I assume there are places where you can upload and host sound clips the same way you do with photos with photobucket or flickr? Thanks.


----------



## Guest (Dec 15, 2011)

For advanced sharing you can try:
http://soundcloud.com/

There's a limit on plays and whatnot with the free account, but the premium isn't too expensive. The commenting system on tracks is particularly awesome.

And I use Dropbox quite a bit for simple sharing:

http://db.tt/oEK8ccC

Drop file in the Public sub-folder, right click to get the URL, paste and you're done. Super simple. If you want to track clicks/plays run the URL through http://bit.ly first and track clicks through that.


----------



## GuitarsCanada (Dec 30, 2005)

Robert1950 said:


> I assume there are places where you can upload and host sound clips the same way you do with photos with photobucket or flickr? Thanks.
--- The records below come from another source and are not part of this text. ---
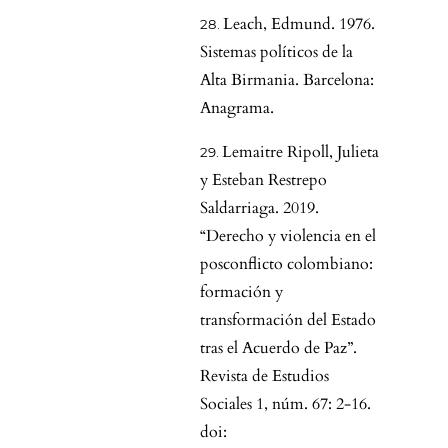
Leach, Edmund. 1976.
Sistemas políticos de la
Alta Birmania. Barcelona:
Anagrama.
Lemaitre Ripoll, Julieta
y Esteban Restrepo
Saldarriaga. 2019.
“Derecho y violencia en el
posconflicto colombiano:
formación y
transformación del Estado
tras el Acuerdo de Paz”.
Revista de Estudios
Sociales 1, núm. 67: 2-16.
doi:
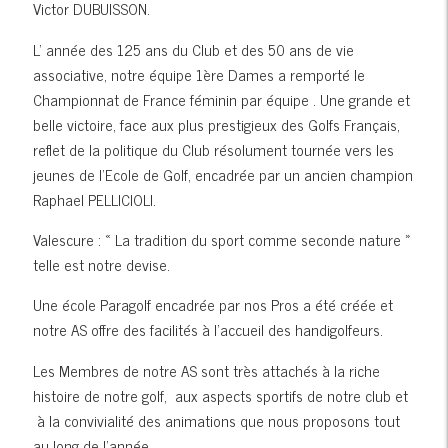
Victor DUBUISSON.
L' année des 125 ans du Club et des 50 ans de vie
associative, notre équipe 1ère Dames a remporté le
Championnat de France féminin par équipe . Une grande et
belle victoire, face aux plus prestigieux des Golfs Français,
reflet de la politique du Club résolument tournée vers les
jeunes de l’Ecole de Golf, encadrée par un ancien champion
Raphael PELLICIOLI.
Valescure : « La tradition du sport comme seconde nature »
telle est notre devise.
Une école Paragolf encadrée par nos Pros a été créée et
notre AS offre des facilités à l'accueil des handigolfeurs.
Les Membres de notre AS sont très attachés à la riche
histoire de notre golf, aux aspects sportifs de notre club et
à la convivialité des animations que nous proposons tout
au long de l’année.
I had one running for a year right here and nobody used it. Free upload and hosting


----------



## hollowbody (Jan 15, 2008)

iaresee said:


> For advanced sharing you can try:
> http://soundcloud.com/
> 
> There's a limit on plays and whatnot with the free account, but the premium isn't too expensive. The commenting system on tracks is particularly awesome.
> ...


Yeah, those are the two I use currently. I like soundcloud cuz when you post the link, you get this awesome GUI of the track's waveform, which is neat. Both are relatively easy to use. If you can use Photobucket, you'll be able to use either of these easily.


----------



## keto (May 23, 2006)

Fileden is easy to use and gives decent free hosting limits. No spam/ads when the link is clicked, but no awesome animation either.


----------